Time-dependent density functional theory: Linear response and beyond
- Datum: 07.08.2019
- Uhrzeit: 16:00 - 18:00
- Vortragende(r): Dr. Sangeeta Sharma
- Max-Born Institute for Nonlinear Optics and Short Pulse Spectroscopy
- Ort: Max-Planck-Institut für Mikrostrukturphysik, Weinberg 2, 06120 Halle (Saale)
- Raum: Lecture Hall, B.1.11
- Gastgeber: IMPRS-STNS
Time dependent density functional theory (TD-DFT) extends density functional theory into the time domain. In the talk I will give a brief sketch of the Runge-Gross theorem (the basic theorem for TDDFT)
which establishes that the time-dependent external potential is a unique functional of the time dependent density, given the initial state. Based on this theorem, a system of non-interacting particles
can be chosen such that the density of this non-interacting system is equal to that of the interacting system for all times. Having this density, all time dependent observables can then be calculated. These
observables can be calculated in two distinct regimes:
(a) small external perturbations (linear response regime): In this case I will discuss excitonic physics within linear reponse TD-DFT. Although formally exact, the predictions of TDDFT are only as good as the approximation of the exchange-correlation (xc) kernel. There are only a few xc-kernels which correctly reproduce the excitonic effect, but these kernels suffer from either being as computationally expensive as solving full many body problem or depend upon external parameters. In our work we propose a new approximation for the xc-kernel -- the so called bootstrap approximation. We demonstrate that this kernel is nearly as accurate as doing a full many-body calculation and the computation cost for the bootstrap kernel is minimal and no system-dependent external parameter is required.
(b) large external stimuli (beyond linear response): In this case I will discuss how laser pulses can be used to manipulate spins. In will show results obtained using TD-DFT for all-optical switching-- the type of coupling between the constituent atoms of a magnetic solid, i.e. ferromagnetic (FM) or antiferromagnetic (AFM), is the most fundamental property of any magnetic material. This coupling is governed by the exchange interaction, which for a typical magnetic material is of the order of a few 100s of femtoseconds.

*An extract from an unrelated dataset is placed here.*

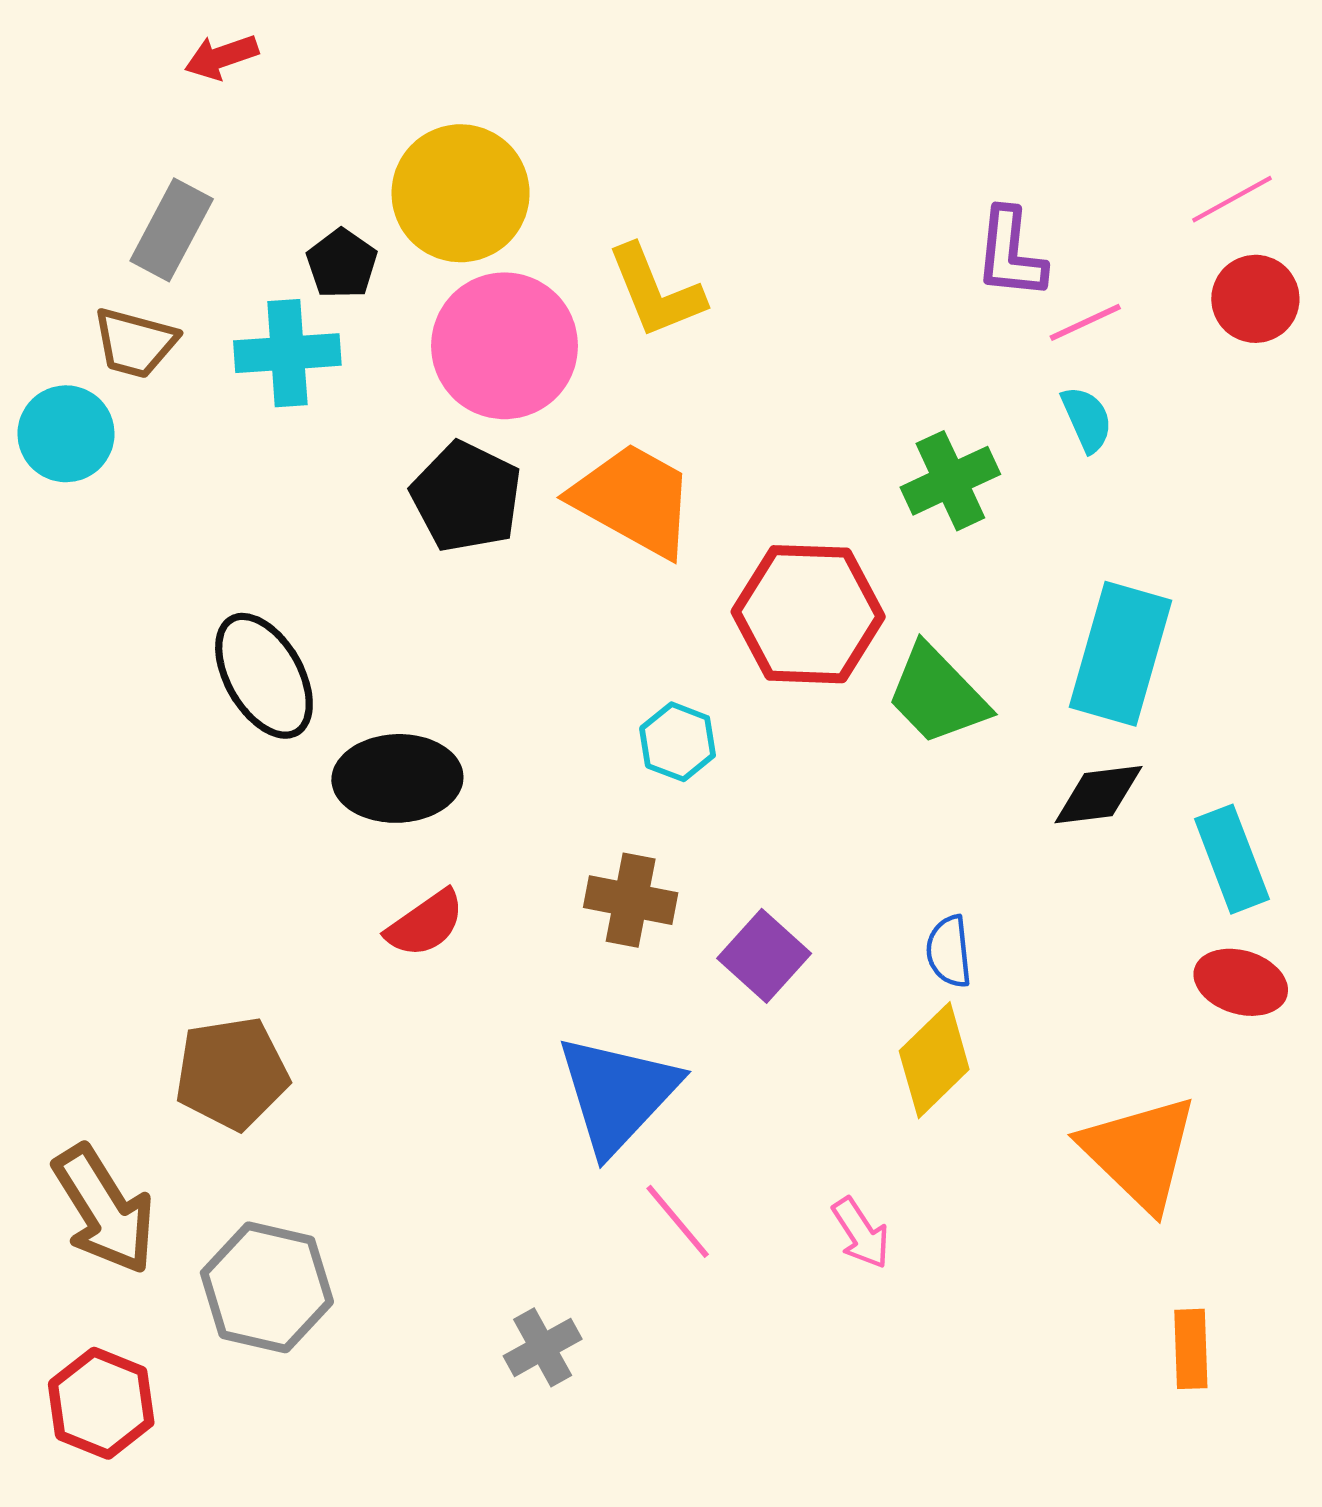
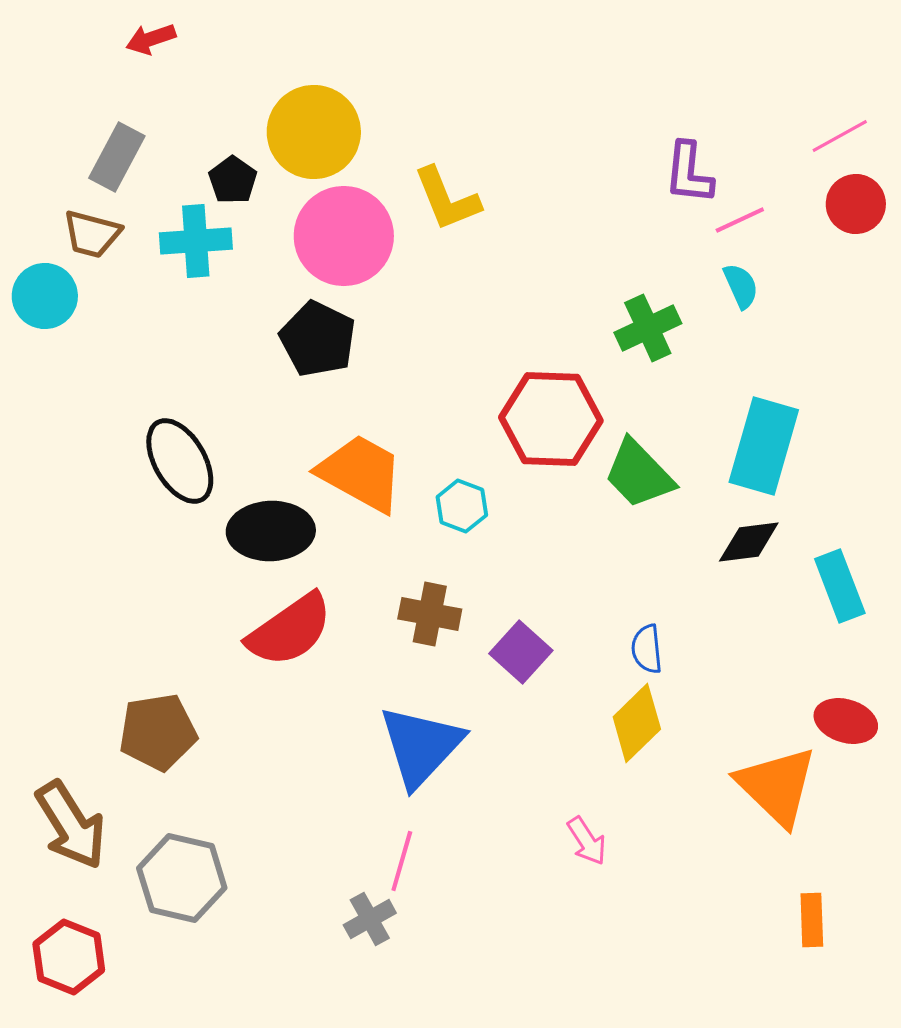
orange trapezoid: (634, 500) -> (361, 473), moved
red semicircle: (425, 924) -> (290, 630), size x1.6
red ellipse: (1241, 982) -> (846, 721), moved
pink line: (678, 1221) -> (402, 861), moved, turned 56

In our work we demonstrate that a rich control over magnetization at subexchange time scales (of the order of few tens of femtoseconds) is possible, including even changing the magnetic order from AFM to FM. By investigating a wide range of multi-sublattice magnetic materials we are able to formulate three simple rules that predict the qualitative dynamics of magnetization for ferromagnetic, antiferromagnetic, and ferrimagnetic materials on sub-exchange time scales.